Wow, what a difference a point of view makes. I have been pouring over the various articles on the FCC [Federal Communications Commission] investigation into Apple, AT&T and Google; some are saying Apple/AT&T are evil and it is good that the FCC is fighting the good fight while others are saying that the FCC is wrong in what they are doing.
Regardless of the side they take there is one commonality between them; the FCC investigation is bad for Apple and AT&T. The thing I wonder if this might not be playing right into Apple and Google’s hands.
Grab your tin foil hat and listen to this…
As I have explained in a recent article Apple and Google are being investigated for violation
s of Section 8 of the Clayton Anti Trust Act of 1914 [ incorrectly said Sherman in my last article]. On the surface the reason for the investigation are the Shared Directors between Google and Apple. Normally having shared directors is not a problem; it becomes one when the two companies have competing products that equal more than 2% of their sales. Apple and Google compete in the smart phone arena. Not in hardware per se but they both have a smart phone OS. The iPhone is more than 2% of Apple’s sales.
So how do you protect yourself from this type of investigation? Well you can do this in two ways; one is to claim you do not attend any board meetings that cover the competing products the second is more aggressive and underhanded. The first defense sounds good on the surface but falls by the wayside when you realize that board members talk quite a bit about things going on. To say that no one would include you in those talks it a stretch.
Apple and Google would appear to have chosen both. The shared directors are; Eric E. Schmidt, chief executive of Google, and Arthur Levinson. Schmidt claims that he does not attend board meetings when mobile phones are discussed, yet somehow Google Applications seem to get a fast track to approval including the inclusion of YouTube, Google Maps, and Google search [as the primary search engine for mobile Safari]. Next we saw Google Earth, then Mobile Google [which featured a voice controlled search function]. Things seemed good indeed for the two companies.
Now that the investigation seems to gaining momentum we see a rash of odd Apple moves. They disapproved Google Latitude, saying it would confuse people into thinking it was Google Maps. Then they kicked all apps that tied into Google Voice, and are trying to make the developers pay for the refunds out of pocket. You really have to ask WTF?

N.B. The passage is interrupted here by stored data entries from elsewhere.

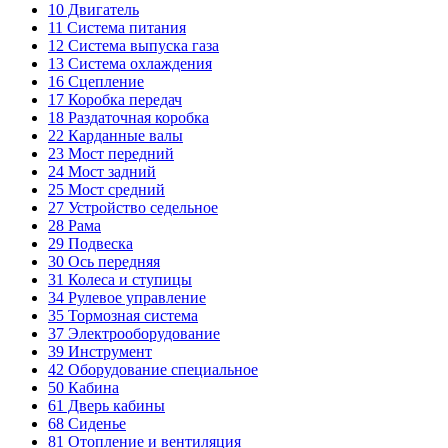
10
Двигатель
11
Система питания
12
Система выпуска газа
13
Система охлаждения
16
Сцепление
17
Коробка передач
18
Раздаточная коробка
22
Карданные валы
23
Мост передний
24
Мост задний
25
Мост средний
27
Устройство седельное
28
Рама
29
Подвеска
30
Ось передняя
31
Колеса и ступицы
34
Рулевое управление
35
Тормозная система
37
Электрооборудование
39
Инструмент
42
Оборудование специальное
50
Кабина
61
Дверь кабины
68
Сиденье
81
Отопление и вентиляция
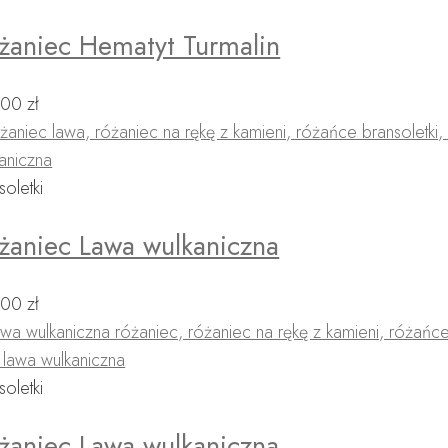
żaniec Hematyt Turmalin
,00
zł
soletki
żaniec Lawa wulkaniczna
,00
zł
soletki
żaniec Lawa wulkaniczna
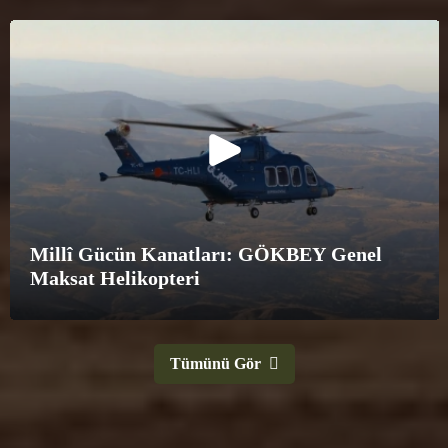
Türkiye’nin Yeni Nesil Zırhlı Gücü: FNSS
PARS Serisi
Tümünü Gör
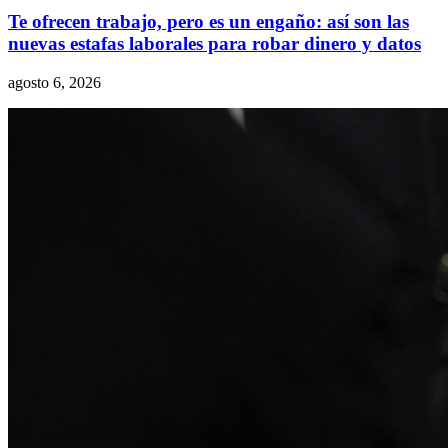
Te ofrecen trabajo, pero es un engaño: así son las
nuevas estafas laborales para robar dinero y datos
agosto 6, 2026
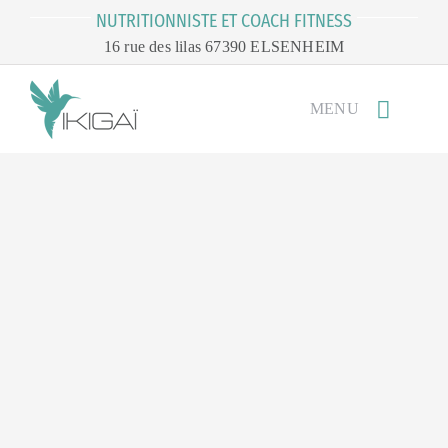
Passer
NUTRITIONNISTE ET COACH FITNESS
au
16 rue des lilas 67390 ELSENHEIM
contenu
MENU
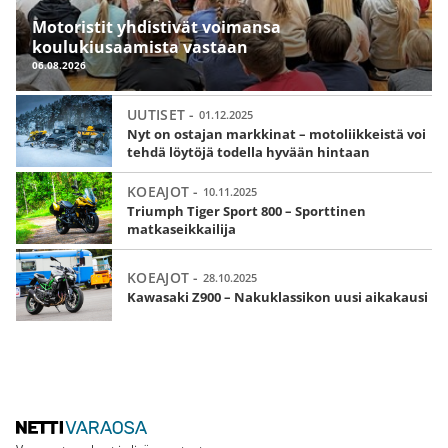
Motoristit yhdistivät voimansa
koulukiusaamista vastaan
06.08.2026
UUTISET -
01.12.2025
Nyt on ostajan markkinat – motoliikkeistä voi
tehdä löytöjä todella hyvään hintaan
KOEAJOT -
10.11.2025
Triumph Tiger Sport 800 – Sporttinen
matkaseikkailija
KOEAJOT -
28.10.2025
Kawasaki Z900 – Nakuklassikon uusi aikakausi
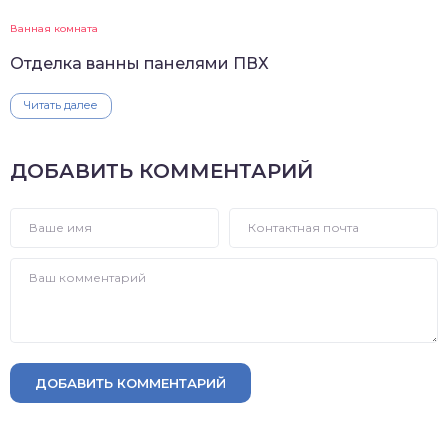
Ванная комната
Отделка ванны панелями ПВХ
Читать далее
ДОБАВИТЬ КОММЕНТАРИЙ
ДОБАВИТЬ КОММЕНТАРИЙ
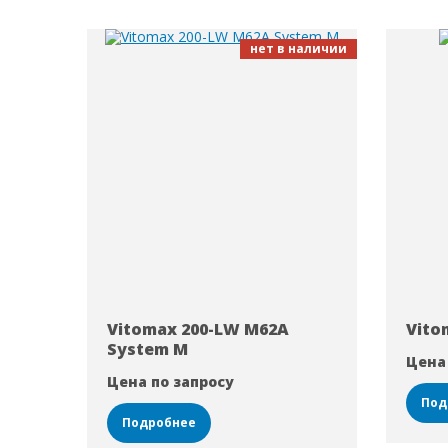
нет в наличии
Vitomax 200-LW M62A
Vito
System M
Цена
Цена по запросу
Под
Подробнее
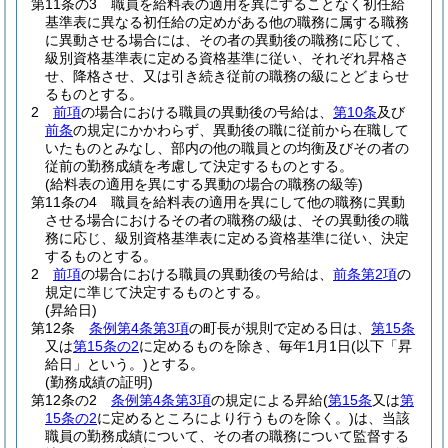
第11条の3
職員を給料表の適用を異にすることなく初任給
基準表に異なる初任給の定めがある他の職務に属する職務
に異動させる場合には、その者の異動後の職務に応じて、
級別資格基準表に定める資格基準に従い、それぞれ昇格さ
せ、降格させ、又は引き続き従前の職務の級にとどまらせ
るものとする。
2
前項
の場合における職員の異動後の号給は、
第10条
及び
前条
の規定にかかわらず、異動後の職に従前から在職して
いたものとみなし、部内の他の職員との均衡及びその者の
従前の勤務成績を考慮して決定するものとする。
(給料表の適用を異にする異動の場合の職務の級等)
第11条の4
職員を給料表の適用を異にして他の職務に異動
させる場合におけるその者の職務の級は、その異動後の職
務に応じ、級別資格基準表に定める資格基準に従い、決定
するものとする。
2
前項
の場合における職員の異動後の号給は、
前条第2項
の
規定に準じて決定するものとする。
(昇給日)
第12条
条例第4条第3項
の町長が規則で定める日は、
第15条
又は
第15条の2
に定めるものを除き、毎年1月1日
(以下「昇
給日」という。)
とする。
(勤務成績の証明)
第12条の2
条例第4条第3項
の規定による昇給
(
第15条
又は
第
15条の2
に定めるところにより行うものを除く。)
は、当該
職員の勤務成績について、その者の職務について監督する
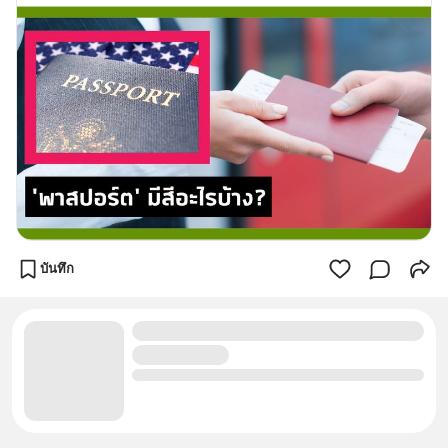
บันทึก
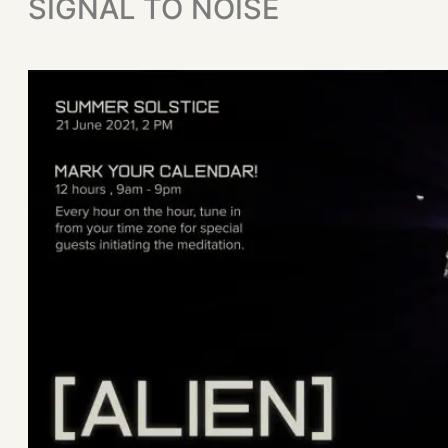
SIGNAL TO NOISE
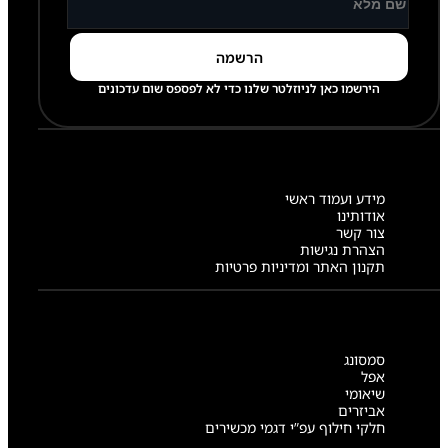
הירשמו כאן לניוזלטר שלנו כדי לא לפספס שום עדכונים
מידע ועמוד ראשי
אודותינו
צור קשר
הצהרת נגישות
תקנון האתר ומדיניות פרטיות
סמסונג
אפל
שיאומי
אביזרים
חלקי חילוף עפ”י דגמי מכשירים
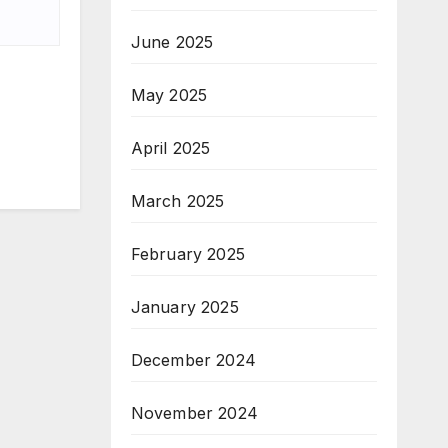
June 2025
May 2025
April 2025
March 2025
February 2025
January 2025
December 2024
November 2024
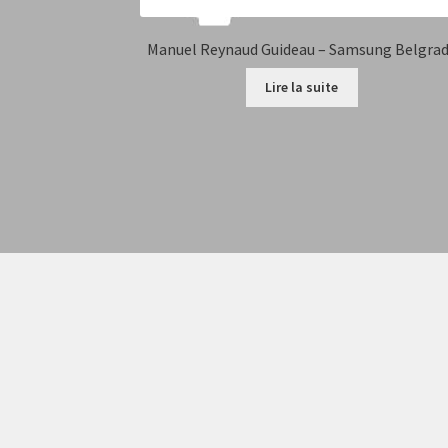
Manuel Reynaud Guideau – Samsung Belgra
Lire la suite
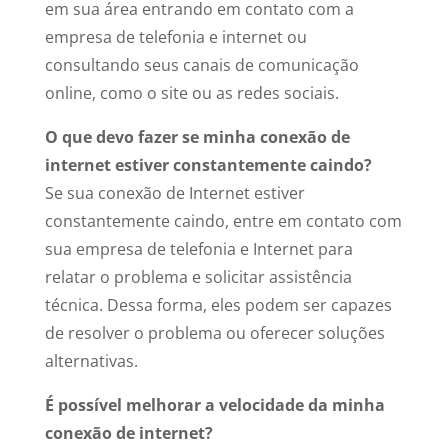
em sua área entrando em contato com a
empresa de telefonia e internet ou
consultando seus canais de comunicação
online, como o site ou as redes sociais.
O que devo fazer se minha conexão de
internet estiver constantemente caindo?
Se sua conexão de Internet estiver
constantemente caindo, entre em contato com
sua empresa de telefonia e Internet para
relatar o problema e solicitar assistência
técnica. Dessa forma, eles podem ser capazes
de resolver o problema ou oferecer soluções
alternativas.
É possível melhorar a velocidade da minha
conexão de internet?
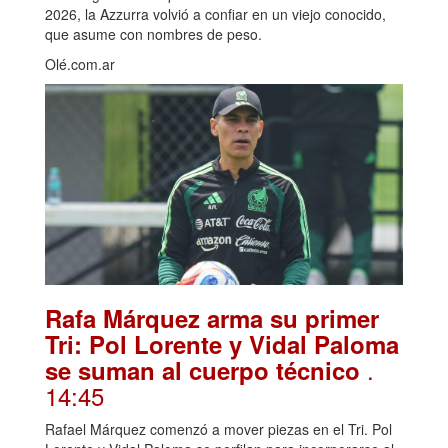
2026, la Azzurra volvió a confiar en un viejo conocido,
que asume con nombres de peso.
Olé.com.ar
Rafa Márquez arma su primer
Tri: Pol Lorente y Vidal Paloma
.
se suman al cuerpo técnico
14:45
Rafael Márquez comenzó a mover piezas en el Tri. Pol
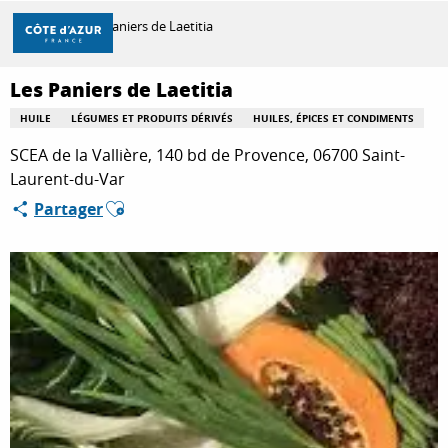
Aller
Accueil
Les Paniers de Laetitia
au
contenu
principal
Les Paniers de Laetitia
DÉCOUVRIR
HUILE
LÉGUMES ET PRODUITS DÉRIVÉS
HUILES, ÉPICES ET CONDIMENTS
SCEA de la Vallière, 140 bd de Provence, 06700 Saint-
À FAIRE
Laurent-du-Var
Ajouter aux favoris
Partager
SÉJOURNER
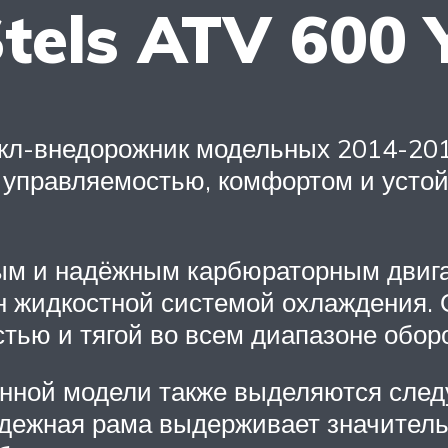
tels ATV 600 
цикл-внедорожник модельных 2014-20
 управляемостью, комфортом и устой
тым и надёжным карбюраторным двига
ен жидкостной системой охлаждения
тью и тягой во всем диапазоне оборо
анной модели также выделяются сле
адежная рама выдерживает значительн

To quote Shakespeare “The lady doth protest too much, methinks” or more accurately Apple doth protest too much, methinks. But, just like a late night pitch man selling a revolutionary type of hammer, there is more.
Google is now bad mouthing Apple, it seems like the two are in a major spat… It seems like,… [pauses and scratches chin]. Something does not add up here; at least not until you add back in the FTC/DoJ investigation. Now the numbers start to become clear. Still we are missing something; thankfully the FCC provided it for us.
They are looking into the reasons for the disapproval of the Google Voice Apps beyond the claim of them duplicating existing features of the phone. After all , there are [as of this morning] 51 pages of applications that duplicate the camera functions of the phone, 110 pages of music apps many of which stream music [duplicating the function of the iPod feature], well you get the idea. Is Apple at work killing these off as you read this? No they are not, instead they attack Google. They play off of the dislike of AT&T by allowing the rumor that AT&T is to blame to gain momentum. This brings the FCC into the house. The FCC investigates; finds that AT&T had nothing to do with it, orders Apple to allow the Apps. And everyone is happy and looking golden. Apple does not lose a cent since they are refusing to refund the money and forcing the Developers to do it instead, the developers are not going to allow that so everything stays in limbo until the FCC orders the Apps re-approved. AT&T gets to continue to claim they are not abusing their position as exclusive carrier, and Google/Apple get to look like they are not working together.
To top things off Eric Schmidt has resigned from the Apple Board [a move everyone saw coming] so things would see all good right?
All this might sound farfetched but remember Apple is brilliant at marketing and strategy; moves like this do not come out of the blue, it was designed to get the press in a frenzy and it has worked. I would keep an eye on the situation and watch as the dust settles into neat little piles, piles that Apple planed on in the first place.